Deploy TensorFlow models with Istio on Kubernetes

Masroor Hasan
Towards Data Science
13 min readMay 19, 2019

--

Typical cloud application requirements of deployment, versioning, scaling, monitoring are also among the common operational challenges of Machine Learning (ML) services.

This post will focus on building a ML serving infrastructure to continuously update, version and deploy models.

Infrastructure Stack

In building our ML serving infrastructure, we will setup a Kubernetes cluster in a cloud environment and leverage Istio to handle service level operations. Next, we will use TensorFlow Serving to deploy and serve a ResNet model hosted on a S3 bucket. Lastly, we will take a look at how to perform staged canary rollouts of newer model versions and eventually automating the rollout process with Flagger.

At a high-level, our infrastructure stack includes:

  • Kubernetes: open-source container orchestration system for application infrastructure and management.
  • Istio: open-source “service-mesh” to enable operational management of micro-services in distributed environments.
  • TensorFlow Serving: open-source high-performance ML model serving system.
  • S3 Storage: AWS cloud object storage.
  • Flagger: open-source automated canary deployment manager as Kubernetes operator.

Kubernetes Cluster

Kubernetes has done wonders in re-shaping the cloud infrastructure landscape. Spinning up a cluster is supported on multiple environments, with almost all major cloud providers offering managed Kubernetes as hosted solutions.

For this post, we will take the opportunity to test-drive one of the newest solutions around the block, DigitalOcean’s managed Kubernetes solution. Get started by creating a new DigitalOcean Kubernetes cluster on a chosen datacenter and node pool configurations.

Download the configuration file and add it to bash session.

export KUBECONFIG=k8s-1-13-5-do-1-sfo2-1555861262145-kubeconfig.yaml

Check the status of the node and verify that it is healthy and ready to accept workloads.

kubectl get nodesNAME                                        STATUS    ROLES     AGE       VERSIONk8s-1-13-5-do-1-sfo2-1555861262145-1-msa8   Ready     <none>    57s       v1.13.5

Istio

Istio is an open-source “service mesh” that layers itself transparently onto existing distributed infrastructure.
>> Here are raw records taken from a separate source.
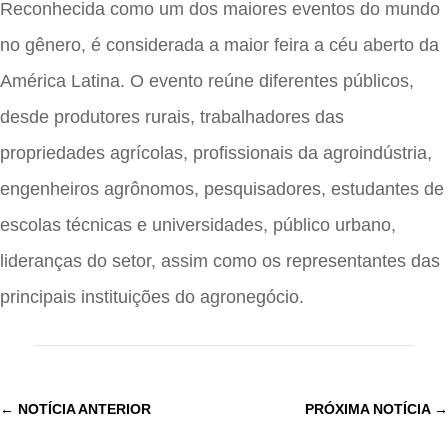
Reconhecida como um dos maiores eventos do mundo
no gênero, é considerada a maior feira a céu aberto da
América Latina. O evento reúne diferentes públicos,
desde produtores rurais, trabalhadores das
propriedades agrícolas, profissionais da agroindústria,
engenheiros agrônomos, pesquisadores, estudantes de
escolas técnicas e universidades, público urbano,
lideranças do setor, assim como os representantes das
principais instituições do agronegócio.
←
NOTÍCIA ANTERIOR
PRÓXIMA NOTÍCIA
→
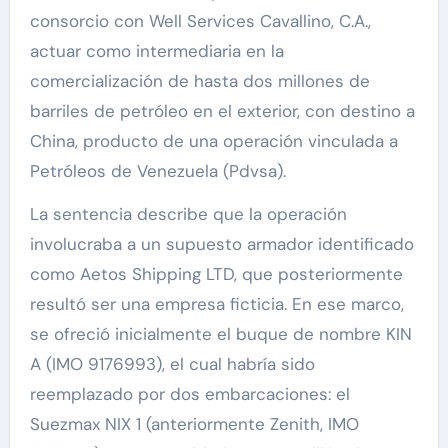
consorcio con Well Services Cavallino, C.A.,
actuar como intermediaria en la
comercialización de hasta dos millones de
barriles de petróleo en el exterior, con destino a
China, producto de una operación vinculada a
Petróleos de Venezuela (Pdvsa).
La sentencia describe que la operación
involucraba a un supuesto armador identificado
como Aetos Shipping LTD, que posteriormente
resultó ser una empresa ficticia. En ese marco,
se ofreció inicialmente el buque de nombre KIN
A (IMO 9176993), el cual habría sido
reemplazado por dos embarcaciones: el
Suezmax NIX 1 (anteriormente Zenith, IMO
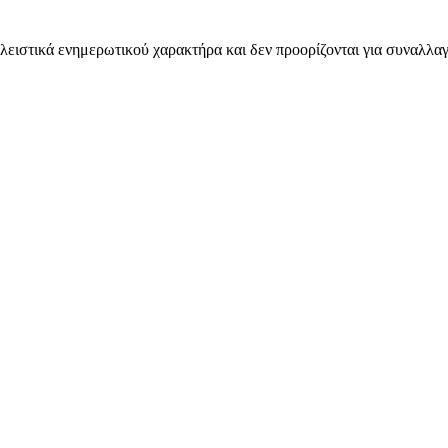
λειστικά ενημερωτικού χαρακτήρα και δεν προορίζονται για συναλλαγ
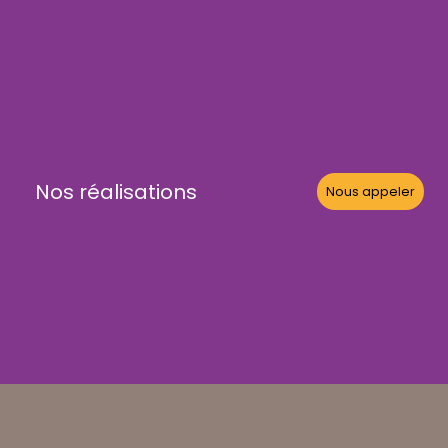
Nos réalisations
Nous appeler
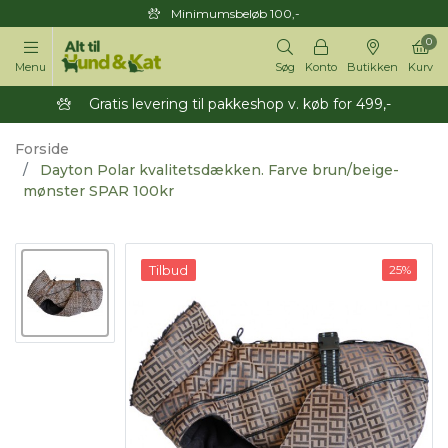
Minimumsbeløb 100,-
0
Menu
Søg
Konto
Butikken
Kurv
Gratis levering til pakkeshop v. køb for 499,-
Forside
Dayton Polar kvalitetsdækken. Farve brun/beige-
mønster SPAR 100kr
Tilbud
25%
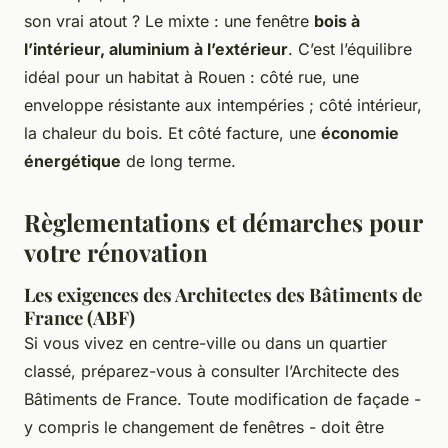
son vrai atout ? Le mixte : une fenêtre
bois à
l’intérieur, aluminium à l’extérieur
. C’est l’équilibre
idéal pour un habitat à Rouen : côté rue, une
enveloppe résistante aux intempéries ; côté intérieur,
la chaleur du bois. Et côté facture, une
économie
énergétique
de long terme.
Règlementations et démarches pour
votre rénovation
Les exigences des Architectes des Bâtiments de
France (ABF)
Si vous vivez en centre-ville ou dans un quartier
classé, préparez-vous à consulter l’Architecte des
Bâtiments de France. Toute modification de façade -
y compris le changement de fenêtres - doit être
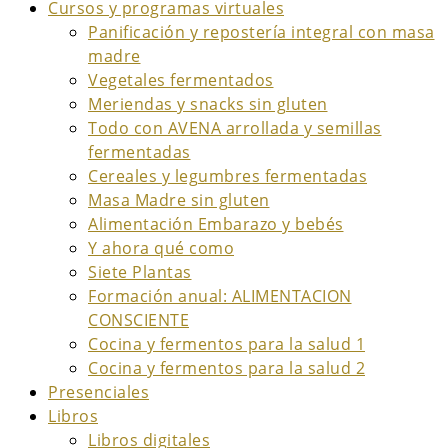
Cursos y programas virtuales
Panificación y repostería integral con masa
madre
Vegetales fermentados
Meriendas y snacks sin gluten
Todo con AVENA arrollada y semillas
fermentadas
Cereales y legumbres fermentadas
Masa Madre sin gluten
Alimentación Embarazo y bebés
Y ahora qué como
Siete Plantas
Formación anual: ALIMENTACION
CONSCIENTE
Cocina y fermentos para la salud 1
Cocina y fermentos para la salud 2
Presenciales
Libros
Libros digitales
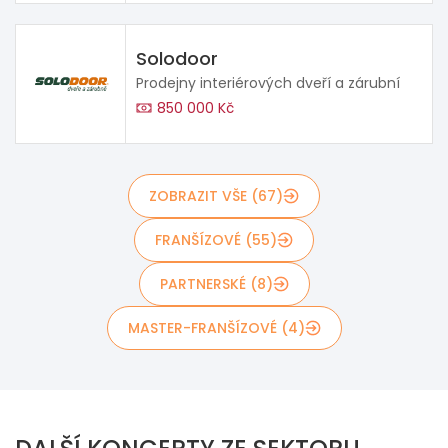
Solodoor
Prodejny interiérových dveří a zárubní
850 000 Kč
ZOBRAZIT VŠE (67)
FRANŠÍZOVÉ (55)
PARTNERSKÉ (8)
MASTER-FRANŠÍZOVÉ (4)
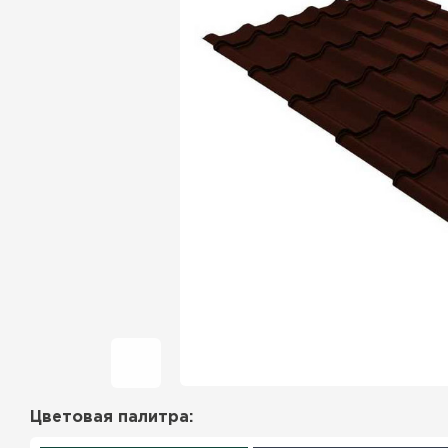
Фальцевая кровля
Ондулин
Гибкая черепица
Водосточная система
Рулонная кровля
Керамическая
черепица
Цементно-песчаная
черепица
Цветовая палитра:
Профилированный лист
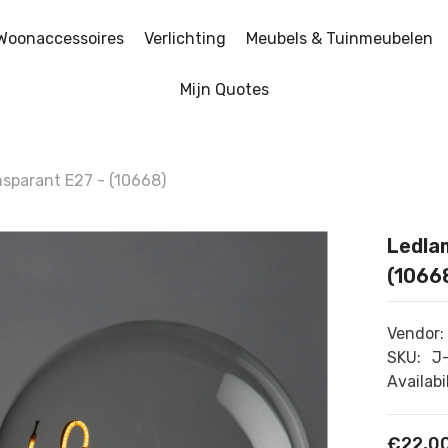
Woonaccessoires
Verlichting
Meubels & Tuinmeubelen
Mijn Quotes
nsparant E27 - (10668)
Ledla
(1066
Vendor:
SKU:
J
Availabil
€22,0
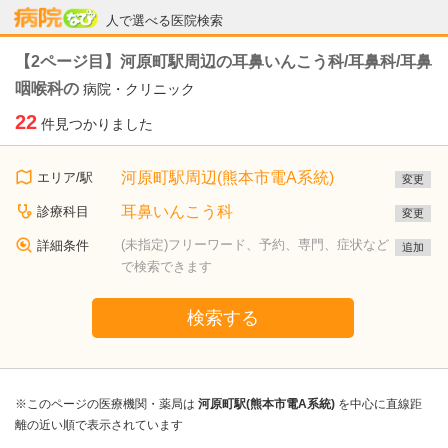
病院なび
人で選べる医院検索
【2ページ目】河原町駅周辺の耳鼻いんこう科/耳鼻科/耳鼻
咽喉科の
病院・クリニック
22
件見つかりました
河原町駅周辺(熊本市電A系統)
エリア/駅
変更
耳鼻いんこう科
診療科目
変更
(未指定)フリーワード、予約、専門、症状など
詳細条件
追加
で検索できます
検索する
※このページの医療機関・薬局は
河原町駅(熊本市電A系統)
を中心に直線距
離の近い順で表示されています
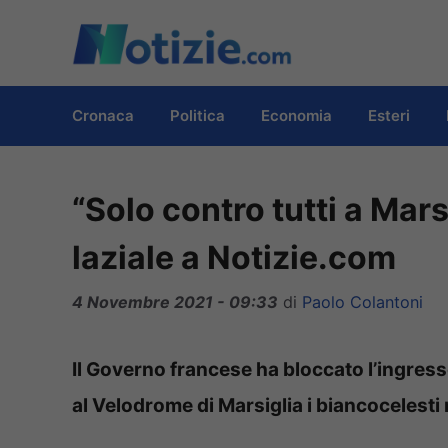
Vai
al
contenuto
Cronaca
Politica
Economia
Esteri
“Solo contro tutti a Marsi
laziale a Notizie.com
4 Novembre 2021 - 09:33
di
Paolo Colantoni
Il Governo francese ha bloccato l’ingresso d
al Velodrome di Marsiglia i biancocelesti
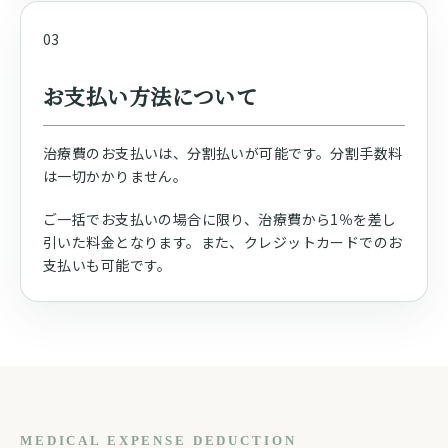
03
お支払い方法について
治療費のお支払いは、分割払いが可能です。分割手数料
は一切かかりません。
ご一括でお支払いの場合に限り、治療費から1％を差し
引いた料金となります。また、クレジットカードでのお
支払いも可能です。
MEDICAL EXPENSE DEDUCTION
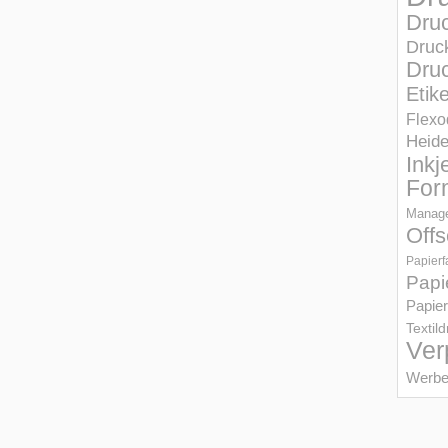
Dru
Druc
Druc
Etik
Flexo
Heid
Inkj
For
Manage
Offs
Papierf
Papi
Papier
Textil
Ver
Werbe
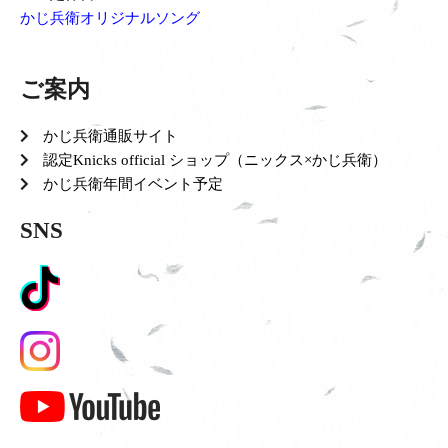
かじ兵衛オリジナルソング
ご案内
かじ兵衛通販サイト
認定Knicks official ショップ（ニックス×かじ兵衛）
かじ兵衛年間イベント予定
SNS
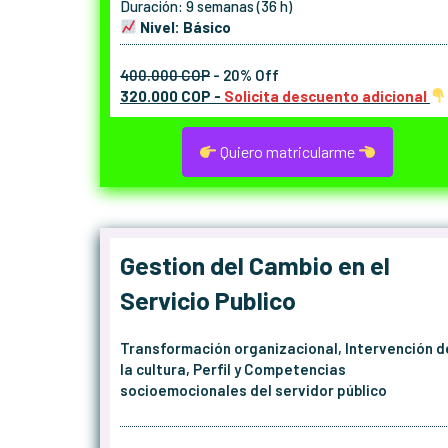
Duración: 9 semanas (36 h)
Nivel: Básico
400.000 COP
- 20% Off
320.000 COP -
Solicita descuento adicional
Quiero matricularme
Gestion del Cambio en el
Servicio Publico
Transformación organizacional, Intervención d
la cultura, Perfil y Competencias
socioemocionales del servidor público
A “service mesh” is the abstraction for inter-connected services interacting with each other. This kind of abstraction helps reduce the complexity of managing connectivity, security, and observability of applications in a distributed environment.

Istio helps tackle these problems by providing a complete solution with insights and operational control over connected services within the “mesh”. Some of core features of Istio includes:

  • Load balancing on HTTP, gRPC, TCP connections
  • Traffic management control with routing, retry and failover capabilities
  • A monitoring infrastructure that includes metrics, tracing and observability components
  • End to end TLS security

Installing Istio on an existing Kubernetes cluster is pretty simple. For installation guide, take a look at this excellent post by @nethminiromina:

Create the custom resource definitions (CRDs) from downloaded Istio package directory:

kubectl apply -f install/kubernetes/helm/istio/templates/crds.yaml

Next deploy Istio operator resources to the cluster from the packaged “all-in-one” manifest:

kubectl apply -f install/kubernetes/istio-demo.yaml

Once deployed, we should see the following list of services in the istio-system namespace:

Ensure all pods are in Running state and the above services are available. Depending on installation setup, enable side-car injection to the default namespace:

kubectl label namespace default istio-injection=enabled --overwrite

Istio Traffic Management

Istio provides easy rules and traffic routing configurations to setup service-level properties like circuit-breakers, timeouts, and retries as well as deployment-level tasks such as A/B testing, canary rollouts, and staged rollouts.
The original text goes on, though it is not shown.